=== What is required ===
Starting with the line that contains "Τεκμήριο Δισκογραφίας", reproduce each line through the end of the entries exactly as written.

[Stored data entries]
►

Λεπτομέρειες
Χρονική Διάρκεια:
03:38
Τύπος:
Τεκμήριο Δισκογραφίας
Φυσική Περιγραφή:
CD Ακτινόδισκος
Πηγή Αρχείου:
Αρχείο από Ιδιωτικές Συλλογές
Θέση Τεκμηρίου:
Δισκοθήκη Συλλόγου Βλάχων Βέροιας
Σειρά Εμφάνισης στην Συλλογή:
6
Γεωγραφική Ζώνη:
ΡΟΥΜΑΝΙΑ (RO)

◄

=== Your solution ===
Τεκμήριο Δισκογραφίας
Φυσική Περιγραφή:
CD Ακτινόδισκος
Πηγή Αρχείου:
Αρχείο από Ιδιωτικές Συλλογές
Θέση Τεκμηρίου:
Δισκοθήκη Συλλόγου Βλάχων Βέροιας
Σειρά Εμφάνισης στην Συλλογή:
6
Γεωγραφική Ζώνη:
ΡΟΥΜΑΝΙΑ (RO)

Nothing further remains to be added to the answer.